Verdachte heeft hierdoor inbreuk gemaakt op de lichamelijke en emotionele integriteit van het slachtoffer en haar ongestoorde (seksuele) ontwikkeling. De ervaring leert dat (jeugdige) slachtoffers van zedendelicten in een later stadium psychisch nadelige gevolgen kunnen ondervinden van hetgeen hen is overkomen.
Gelet op de aard en de ernst van het feit, de gevolgen voor het slachtoffer en gelet op de generale preventie overweegt de rechtbank dat oplegging van een onvoorwaardelijke gevangenisstraf van substantiële duur in beginsel passend is.
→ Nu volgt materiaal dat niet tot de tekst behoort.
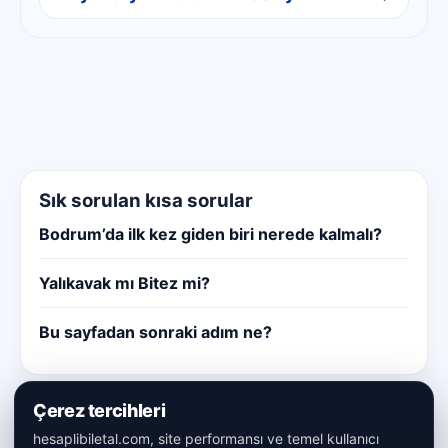
Sık sorulan kısa sorular
Bodrum’da ilk kez giden biri nerede kalmalı?
Yalıkavak mı Bitez mi?
Bu sayfadan sonraki adım ne?
Çerez tercihleri
hesaplibiletal.com, site performansı ve temel kullanıcı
De rechtbank ziet in de omstandigheden waaronder het feit is begaan en in de persoonlijke omstandigheden van verdachte echter aanleiding om hiervan af te zien. De omstandigheden die de rechtbank daarbij meeweegt zijn de volgende:
  • Verdachte was niet op zoek naar seks met een minderjarige. Hij reageerde op een seksadvertentie waarin het slachtoffer zich als een 19-jarige vrouw aanbood voor seks tegen betaling.
  • Niet is gebleken dat verdachte ervan op de hoogte was dat het slachtoffer een deel van haar verdiensten afstond.
  • Er was sprake van een eenmalig seksueel contact.
  • Verdachte is niet eerder veroordeeld voor strafbare feiten.
  • Het recidiverisico wordt door de reclassering laag ingeschat.
  • Verdachte toonde zich zowel bij de politie, de reclassering als ter zitting geschokt en ontdaan ten aanzien van het feit dat achteraf gezien bleek dat hij met een minderjarige van doen had.
  • Ten onrechte is in de media het bericht verschenen dat het om verkrachting zou gaan, wat absoluut geen juridische basis heeft en verdachte nodeloos schade heeft toegebracht.
  • Met een veroordeling voor dit feit zal de maatschappelijke carrière van verdachte (in het wetenschappelijk onderwijs) vermoedelijk zwaar geschaad, zo niet onmogelijk worden.
Vanuit het oogpunt van speciale preventie acht de rechtbank het dan ook niet nodig om verdachte te bestraffen middels een onvoorwaardelijke gevangenisstraf van substantiële duur, zoals geëist door de officier van justitie. De rechtbank is van oordeel dat dit een te zware straf voor verdachte zou zijn. De rechtbank zal daarom gebruik maken van de wettelijke mogelijkheid een taakstraf (voor de duur van 200 uren) op te leggen gecombineerd met een gevangenisstraf voor de duur van 180 dagen, waarvan het onvoorwaardelijk deel is beperkt tot één dag. Deze langdurige voorwaardelijke gevangenisstraf legt de rechtbank met name op om de ernst van het feit uit te drukken en (gelet op het lage recidivegevaar) in mindere mate als stok achter de deur om te voorkomen dat verdachte zich nogmaals schuldig maakt aan (soortgelijke) strafbare feiten.
De rechtbank ziet zich in deze manier van strafoplegging bij ontucht met een minderjarige gesteund door rechtspraak van hogere instanties in vergelijkbare zaken. De rechtbank verwijst in het bijzonder naar de uitspraken in de zogenoemde Valkenburgse zedenzaak en Winschoter zedenzaak. In beide zaken was eveneens sprake van een seksafspraak gemaakt met het slachtoffer die zich als meerderjarige aanbood en waarbij achteraf pas aan de verdachten bleek dat het ging om een minderjarige. In de Valkenburgse zedenzaak heeft de Hoge Raad [8] bepaald dat artikel 22b Sr niet in de weg staat aan de oplegging van een taakstraf in combinatie met een grotendeels voorwaardelijke gevangenisstraf (zoals opgelegd door het Gerechtshof ’s Hertogenbosch), waarbij het onvoorwaardelijke deel slechts een dag bedroeg.
In de Winschoter zedenzaak heeft het gerechtshof Arnhem-Leeuwarden [9] onder verwijzing naar de uitspraak van de Hoge Raad voor deze strafmodaliteit gekozen, nadat de rechtbank onvoorwaardelijke gevangenisstraffen vanaf zes maanden had opgelegd.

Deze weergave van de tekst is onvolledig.